▸ Dataset excerpts
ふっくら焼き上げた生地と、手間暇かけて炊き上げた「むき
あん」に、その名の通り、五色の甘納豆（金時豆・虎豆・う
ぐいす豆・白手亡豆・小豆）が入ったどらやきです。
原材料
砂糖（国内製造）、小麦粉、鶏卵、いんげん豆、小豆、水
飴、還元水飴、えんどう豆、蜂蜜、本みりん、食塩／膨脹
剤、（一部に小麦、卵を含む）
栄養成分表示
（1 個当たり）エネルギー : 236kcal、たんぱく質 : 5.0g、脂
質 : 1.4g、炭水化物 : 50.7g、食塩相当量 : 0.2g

...

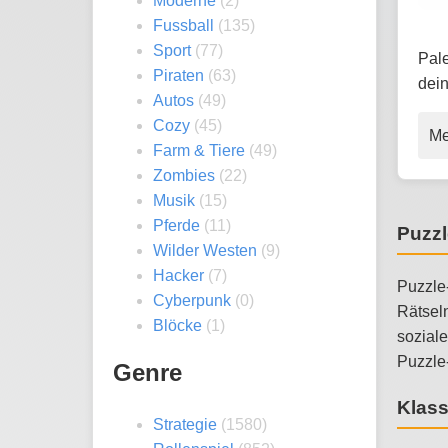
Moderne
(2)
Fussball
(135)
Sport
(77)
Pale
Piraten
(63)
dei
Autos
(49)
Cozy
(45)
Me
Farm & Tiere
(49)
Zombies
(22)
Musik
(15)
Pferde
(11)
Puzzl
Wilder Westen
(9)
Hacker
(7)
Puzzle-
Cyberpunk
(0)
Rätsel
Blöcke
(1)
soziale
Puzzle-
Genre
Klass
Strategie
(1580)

▸ Exercise goal
Among the lines above, repeat exactly those from the line with "飴、還元水飴、えんどう豆、蜂蜜、本みりん、食塩／膨脹" to the line with "質 : 1.4g、炭水化物 : 50.7g、食塩相当量 : 0.2g", counting both ends.

▸ Task answer
飴、還元水飴、えんどう豆、蜂蜜、本みりん、食塩／膨脹
剤、（一部に小麦、卵を含む）
栄養成分表示
（1 個当たり）エネルギー : 236kcal、たんぱく質 : 5.0g、脂
質 : 1.4g、炭水化物 : 50.7g、食塩相当量 : 0.2g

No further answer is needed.